There are a couple of good methods for detecting the ground. Aircraft
use a few methods, but a Radar altimeter is the most widely used. See
http://www.roke.co.uk/aviation/miniature_radar_altimeter.asp This will
most likely be out of your budget and weight range though.

If the weather is clear, you're not too high, and the ground is fairly
reflective, a laser range finder with RS232 output will work rather
nicely. See:

http://laseroptronix.se/dispu/ilm400el.html

You might also try hacking one of these cheaper consumer products:

http://www.professionalequipment.com/xq/ASP/ProductID.4231/id.15/subID.125/qx/default.htm

As for lining up with the centerline and glide slop of the runway,
aircraft use multiple technologies for that including ILS, MLS, and DGPS
(see http://www.edu-observatory.org/gps/dgps.html).
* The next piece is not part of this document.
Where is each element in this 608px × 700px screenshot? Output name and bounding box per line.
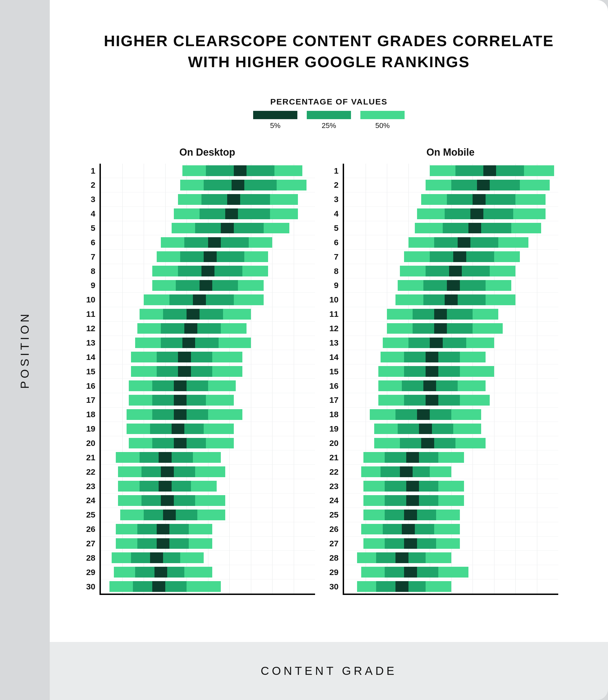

The resolution, price and weight of ILS and MLS will not make sense for
a small model though, plus you need to have multi-million dollar
ground-based transmission equipment for each, plus very expensive
receivers on board. Although the receiver is relatively inexpensive,
DGPS has a resolution of 3-6 meters. The last time I flew RC, our
runway was 25 feet wide with tall grass on either side. Not wide enough
to overcome the DGPS error. I suppose if you had a wide enough runway
you could at least line up with it. With laser distance detection, you
could over come the error of the DGPS and control your low-level
altitude. I would rely on a digital barometric pressure sensor or the
DGPS altitude for descending to pattern altitude and follow the DGPS
altitude down until the laser picks up the ground.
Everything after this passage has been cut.